My ThinkPad T440s (wireless chipset Intel Corporation Wireless 7260
) running Ubuntu 22.10 has been exhibiting unexplained periodic latency spikes on WiFi.
Observed behavior
- The spikes occur exactly every 5min and cause the latency to spike from below 10ms to over 100ms.
- The behavior occurs only on WiFi and not on a wired connection.

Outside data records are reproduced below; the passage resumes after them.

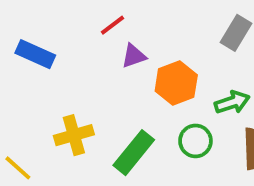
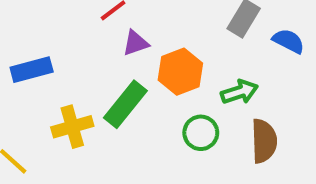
blue rectangle: (35, 54) -> (32, 70), moved, turned -39
green rectangle: (134, 153) -> (125, 104), moved

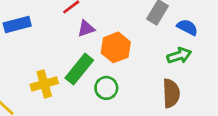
blue rectangle: (32, 70) -> (17, 25), moved
green arrow: (240, 92) -> (179, 56), moved
green circle: (201, 133) -> (106, 88), moved

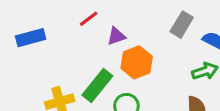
purple triangle: (86, 29) -> (116, 36), moved

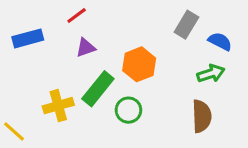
red line: (89, 19) -> (77, 16), moved
purple triangle: (116, 36) -> (86, 48), moved

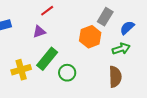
red line: (77, 16) -> (47, 11), moved
blue semicircle: (220, 41) -> (127, 28), turned -70
orange hexagon: (139, 64) -> (90, 37), moved

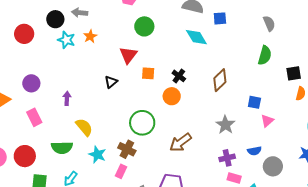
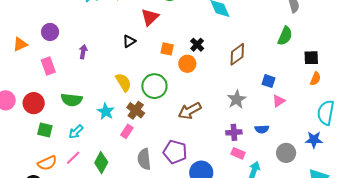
orange square: (148, 73) -> (167, 49), moved
yellow semicircle: (84, 127) -> (123, 82), moved
gray circle: (273, 166) -> (286, 153), moved

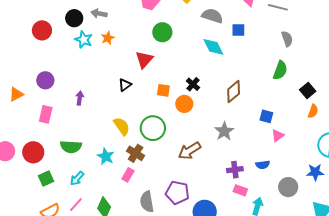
black square: (311, 58) -> (308, 90), turned -35
pink rectangle: (48, 66) -> (46, 114), turned 36
gray star: (237, 99) -> (224, 131), moved
green square: (45, 130) -> (46, 178), turned -35

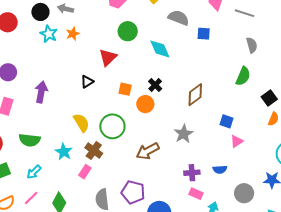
cyan diamond: (213, 47) -> (160, 49), moved
purple arrow: (80, 98) -> (41, 92), size x1.5

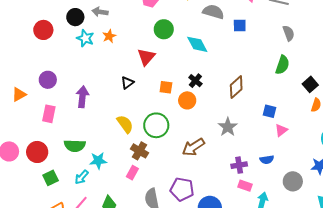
cyan star: (64, 152) -> (98, 161), moved, turned -30

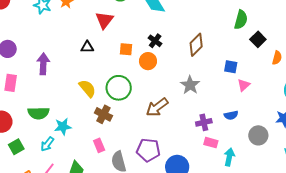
black triangle: (127, 83) -> (87, 47), turned 40
black square: (310, 84) -> (258, 39), moved
pink rectangle: (132, 173) -> (99, 145), moved, turned -48

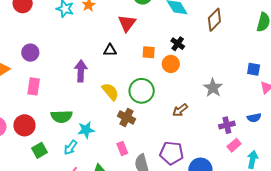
brown diamond: (196, 45) -> (214, 20), moved
purple arrow: (43, 64) -> (81, 71), moved
brown arrow: (157, 107) -> (180, 110), size x0.7
pink rectangle: (211, 143) -> (234, 145), turned -56

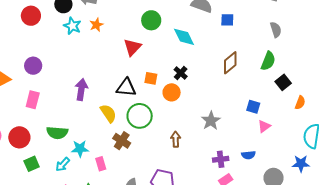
brown diamond: (214, 20) -> (230, 63), moved
black triangle: (110, 50) -> (126, 87), moved, size x1.5
brown arrow: (180, 110) -> (176, 139), turned 119
pink rectangle: (122, 148) -> (101, 164), moved

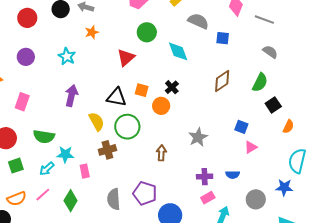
cyan star: (72, 26) -> (67, 56), moved
gray semicircle: (276, 30) -> (270, 52), turned -42
purple circle: (33, 66) -> (26, 57), moved
brown cross: (122, 141) -> (107, 150), turned 36

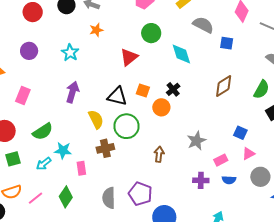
green semicircle: (44, 137) -> (43, 131), turned -45
pink line: (43, 195) -> (35, 198), moved
pink rectangle: (208, 198) -> (221, 160), moved
gray circle: (256, 199) -> (260, 177), moved

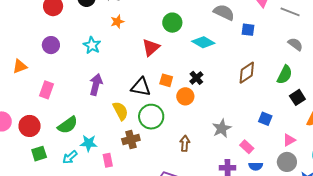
cyan diamond: (181, 54) -> (203, 42), turned -40
pink triangle: (248, 154) -> (289, 140), moved
pink rectangle: (221, 160) -> (247, 147), turned 72

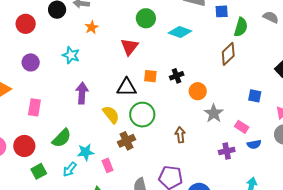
green semicircle: (285, 75) -> (241, 27), moved
black cross: (196, 78) -> (177, 76), moved, turned 32
orange circle: (185, 96) -> (198, 91), moved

- The latency spikes are not correlated with other devices (e.g. my phone or MacBook).
Cause
A default Ubuntu install automatically runs geoclue to provide location services. Per default, geoclue scans for nearby WiFi access points every 300s (5min) which causes a freeze in WiFi traffic for the duration of the scan. This is not a new issue and has been reported before. The behavior can be reproduced by triggering a manual scan:
iw wlp3s0 scan
Solution
Disable WiFi scanning in geoclue
by editing /etc/geoclue/geoclue.conf
:
# WiFi source configuration options
[wifi]
# Enable WiFi source
enable=false
Tooling
Sampling latency
Sample WiFi latency by running ping
every 0.1s
.
This produces a row containing the timestamp and latency for each ping (rg
is ripgrep).
ping -s 64 -i 0.1 -D 192.168.1.1 | rg '\[(.*)\].*time=(.*) ms' -r '$1,$2' --line-buffered | tee latency.csv
Plot latency
The results can be plotted using gnuplot
.
gnuplot -e "file='latency.csv'" plot.gnu
plot.gnu
script:
set datafile separator ","
set xdata time
set timefmt "%s"
set format x "%M:%S"
p file u 1:2, file u 1:2 smooth bezier with lines
# Automatically refresh every 1s, comment out to disable
pause 1
reread
Other useful tools
blip can be used as a secondary method for sampling latency.
nethogs can be used to monitor application network usage.
wavemon can be used to monitor WiFi signal health.